Work instruction:
Across the records below, count every line that contains the string "Remember", then report the count alone.

Top of Data extract

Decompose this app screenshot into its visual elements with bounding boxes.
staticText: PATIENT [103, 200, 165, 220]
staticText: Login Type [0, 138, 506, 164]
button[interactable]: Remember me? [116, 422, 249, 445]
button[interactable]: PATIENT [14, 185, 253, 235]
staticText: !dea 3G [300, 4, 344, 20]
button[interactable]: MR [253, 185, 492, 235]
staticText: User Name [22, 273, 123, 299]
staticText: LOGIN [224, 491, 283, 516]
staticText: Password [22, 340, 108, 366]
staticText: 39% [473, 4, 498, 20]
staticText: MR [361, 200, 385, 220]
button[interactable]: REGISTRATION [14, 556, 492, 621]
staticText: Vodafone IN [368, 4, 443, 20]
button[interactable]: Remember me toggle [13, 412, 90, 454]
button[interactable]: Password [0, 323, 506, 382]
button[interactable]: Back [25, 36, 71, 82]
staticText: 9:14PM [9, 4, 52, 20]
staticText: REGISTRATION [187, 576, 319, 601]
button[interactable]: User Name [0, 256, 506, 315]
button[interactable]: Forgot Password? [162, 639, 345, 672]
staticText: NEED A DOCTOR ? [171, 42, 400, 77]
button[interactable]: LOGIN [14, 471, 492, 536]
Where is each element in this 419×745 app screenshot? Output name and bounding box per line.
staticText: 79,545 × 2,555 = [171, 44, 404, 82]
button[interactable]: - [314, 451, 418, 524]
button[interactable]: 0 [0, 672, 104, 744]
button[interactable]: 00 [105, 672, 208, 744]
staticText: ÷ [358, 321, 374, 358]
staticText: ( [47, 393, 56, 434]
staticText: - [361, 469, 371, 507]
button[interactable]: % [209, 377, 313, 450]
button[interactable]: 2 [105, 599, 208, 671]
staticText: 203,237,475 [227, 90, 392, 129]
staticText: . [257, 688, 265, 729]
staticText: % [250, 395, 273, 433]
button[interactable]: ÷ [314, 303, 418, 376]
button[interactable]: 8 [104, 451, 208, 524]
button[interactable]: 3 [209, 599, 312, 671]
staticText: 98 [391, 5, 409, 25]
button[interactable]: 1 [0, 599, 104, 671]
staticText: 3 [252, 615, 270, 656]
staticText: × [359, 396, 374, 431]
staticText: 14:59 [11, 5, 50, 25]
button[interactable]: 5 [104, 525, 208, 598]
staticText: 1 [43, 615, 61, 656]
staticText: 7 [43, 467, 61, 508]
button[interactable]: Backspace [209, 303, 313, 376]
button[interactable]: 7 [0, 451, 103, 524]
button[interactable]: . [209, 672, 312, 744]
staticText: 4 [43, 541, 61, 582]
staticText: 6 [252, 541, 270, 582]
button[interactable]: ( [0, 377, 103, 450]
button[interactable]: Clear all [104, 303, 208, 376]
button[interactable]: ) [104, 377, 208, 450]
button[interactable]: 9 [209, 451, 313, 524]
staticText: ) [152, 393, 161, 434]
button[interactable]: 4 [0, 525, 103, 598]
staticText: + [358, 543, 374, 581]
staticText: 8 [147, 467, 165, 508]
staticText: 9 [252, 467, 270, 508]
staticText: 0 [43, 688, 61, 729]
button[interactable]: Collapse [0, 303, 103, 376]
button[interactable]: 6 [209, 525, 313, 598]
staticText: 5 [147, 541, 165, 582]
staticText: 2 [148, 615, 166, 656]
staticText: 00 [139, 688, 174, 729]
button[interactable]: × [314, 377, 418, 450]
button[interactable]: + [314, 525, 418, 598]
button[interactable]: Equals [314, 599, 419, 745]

Bottom of Data extract

Your response:
2